Pria tampan berambut hitam panjang itu bernama Evans Galen usianya sekitar 27 tahun. Mempunyai mata yang indah berwarna biru dengan alis yang tebal serta hidung yang mancung dipadukan dengan warna kulit yang putih.

Evans yang merupakan darah campuran mempunyai fisik yang sangat bagus dengan tinggi sekitar 189cm dan badan yang ideal.

Tidak ada yang berani memanggilnya dengan nama depannya, orang-orang hanya di perbolehkan memanggilnya dengan nama belakang milik keluarganya.

"Tuan Galen, silahkan turun kita sudah sampai" ucap Ben salah satu pria yang sebelumnya membawa Diana.

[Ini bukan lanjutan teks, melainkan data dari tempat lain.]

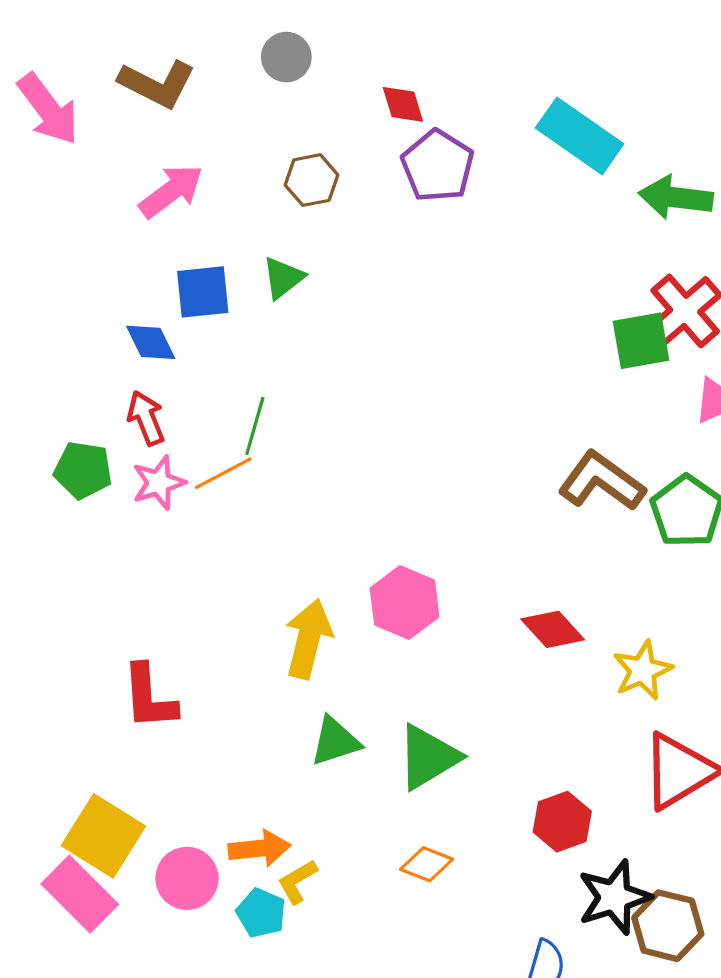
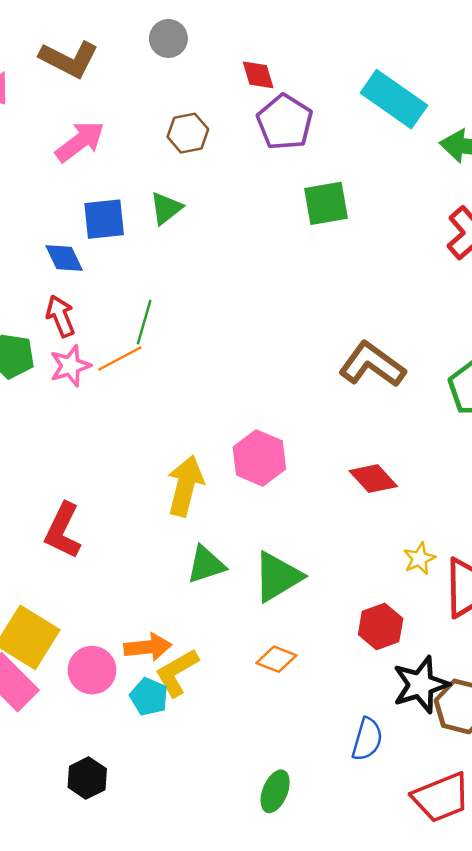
green square: (641, 341) -> (326, 203), moved
brown L-shape: (602, 481) -> (372, 365), moved
yellow star: (643, 670) -> (419, 559), moved, size x0.7
red L-shape: (149, 697) -> (63, 531), turned 30
yellow L-shape: (297, 882) -> (177, 673), size x1.4

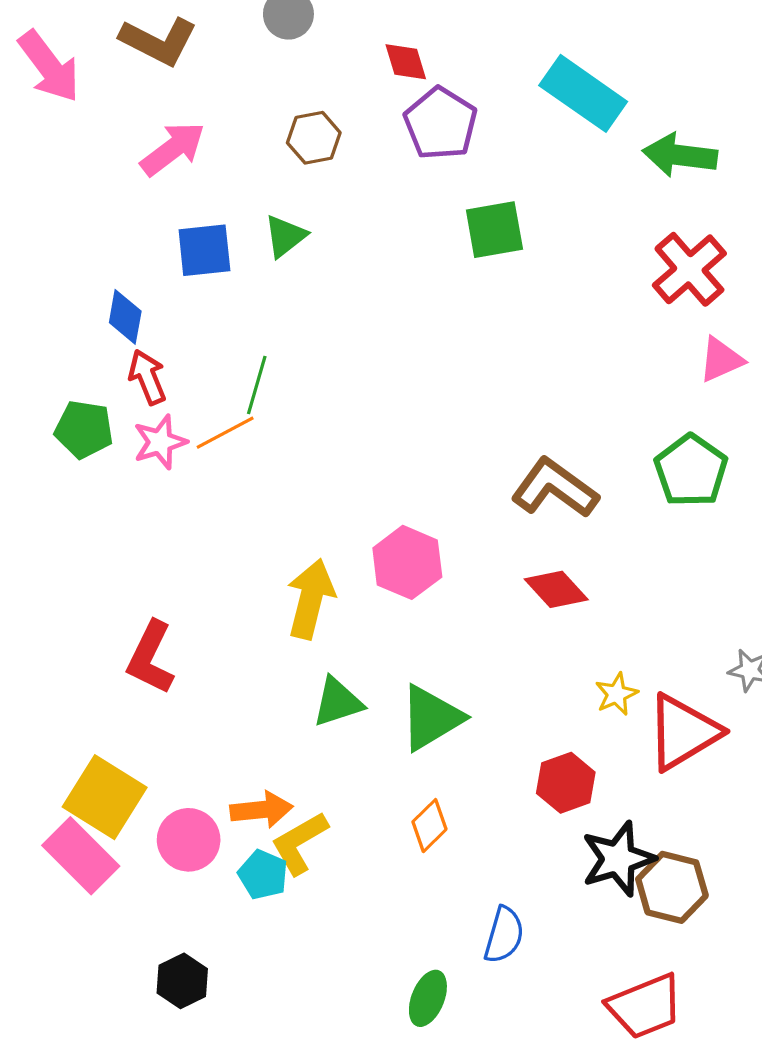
blue diamond: (64, 258) -> (125, 317), moved, turned 36
brown L-shape: (372, 365) -> (555, 488), moved
orange diamond: (276, 659) -> (429, 826), turned -66
blue semicircle: (367, 739) -> (504, 935), moved

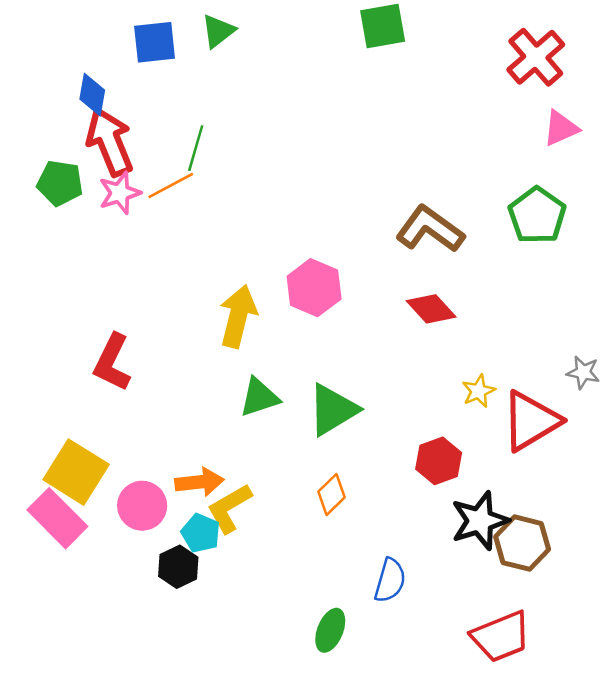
red arrow: (147, 377) -> (110, 142), size x1.6
black hexagon: (182, 981) -> (178, 567), moved

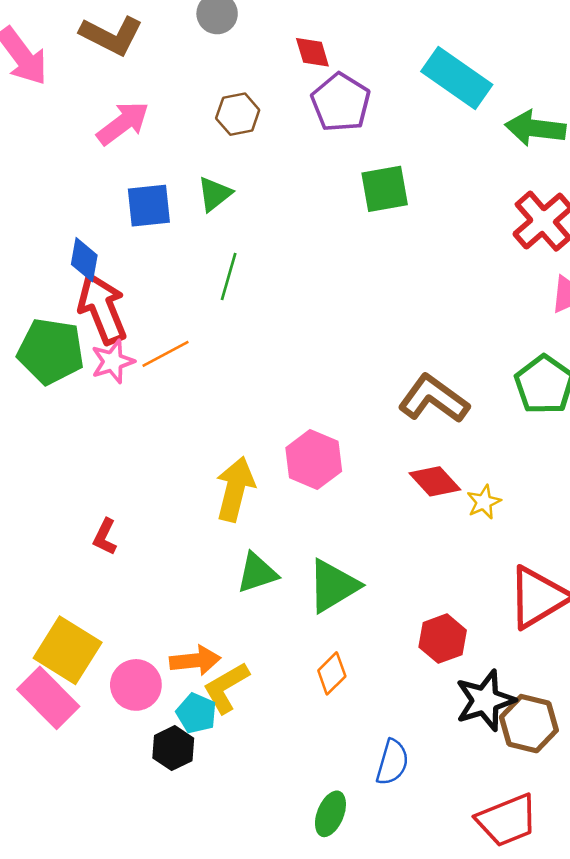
green line: (196, 148) -> (229, 276), moved
green pentagon: (60, 183) -> (51, 351), size x1.4
red L-shape: (112, 362) -> (105, 537), size x0.6
yellow star: (479, 391) -> (484, 502), moved

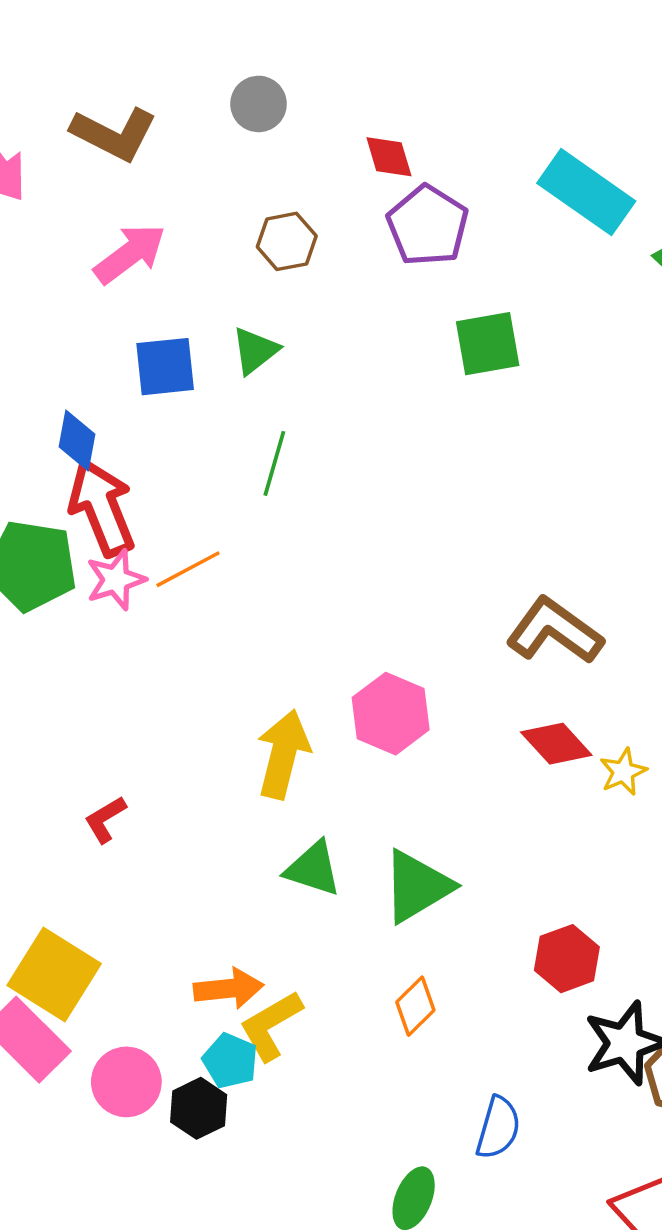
red L-shape: (105, 537) -> (105, 819), turned 33
green triangle: (257, 573) -> (313, 869), turned 36
pink circle: (136, 685) -> (126, 1082), moved

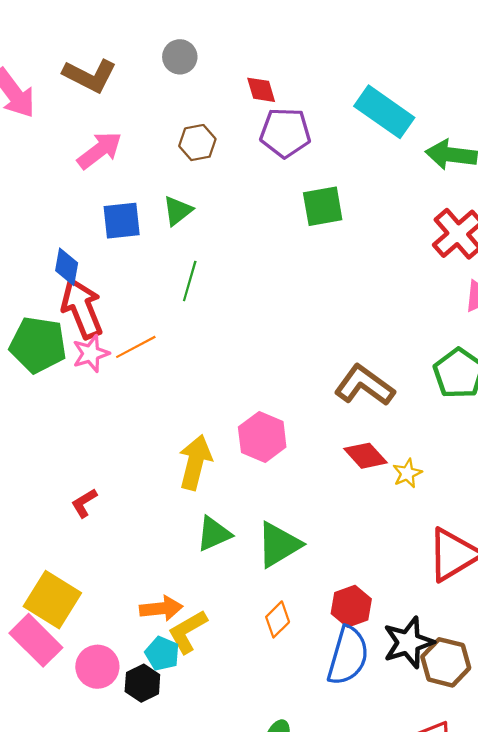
purple pentagon: (428, 226) -> (285, 133), turned -30
green triangle: (313, 869) -> (214, 534), turned -42
red hexagon: (567, 959) -> (351, 606), moved
blue semicircle: (498, 1128) -> (348, 656), moved, size x1.5

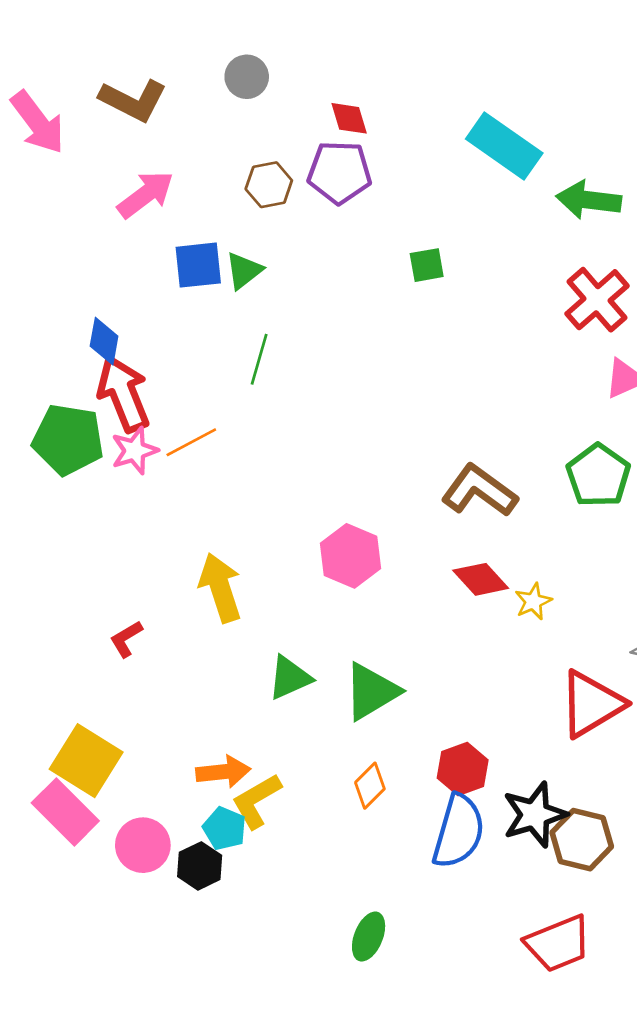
purple pentagon: (285, 133) -> (339, 172), moved
green square: (323, 206) -> (427, 265), size x0.7
blue square: (122, 221) -> (198, 265), moved
yellow arrow: (195, 462) -> (220, 588), moved, turned -32

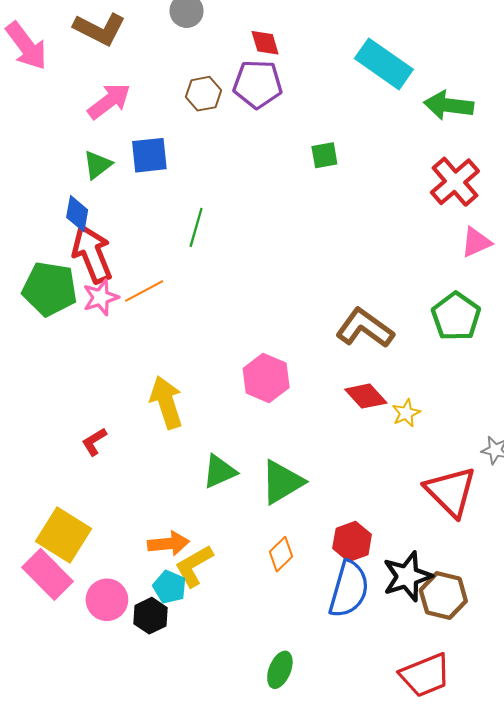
green triangle: (244, 271) -> (97, 165), moved
red triangle: (591, 704) -> (451, 492), turned -44

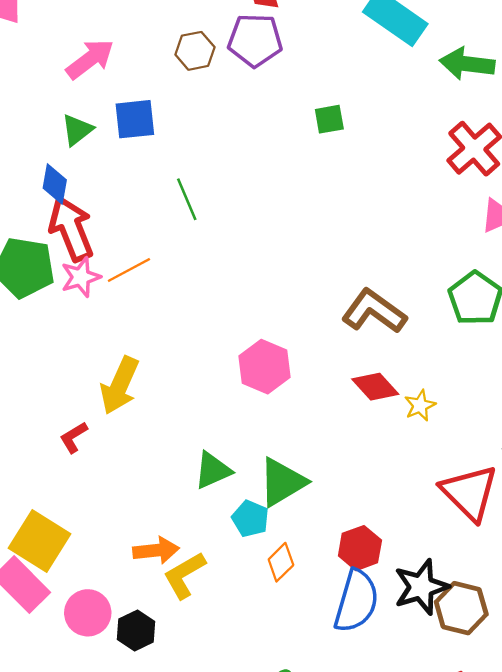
green line: (196, 227) -> (187, 199), turned -39
yellow arrow: (166, 402) -> (120, 385), moved, turned -138
cyan pentagon: (170, 587) -> (250, 519), moved

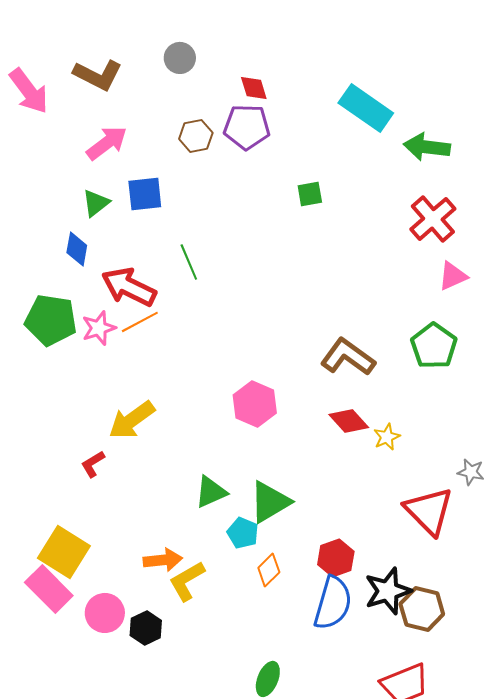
red arrow: (71, 229) -> (129, 287), moved, turned -42
yellow arrow: (120, 385) -> (132, 420), turned 30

"Galen? sepertinya aku pernah mendengar nama itu" benak Diana.

"Diana.. ingat! jangan buat masalah dan lakukan apapun yang ku perintahkan" kata Pria itu.

"Ta.. tapi"

"Sudah tidak ada kata tapi, sekarang turun dan ikut masuk bersamaku" perintahnya dengan tegas.

"Semua ini tidak adil, kenapa aku harus mengikuti perintahmu dan siapa anda berani mengatakan banyak kata kejam, haah!! pokoknya aku tidak mau mengikuti perintahmu! aku mau pulang, tolong lepaskan aku" berontak Diana tak ingin menuruti perintah darinya.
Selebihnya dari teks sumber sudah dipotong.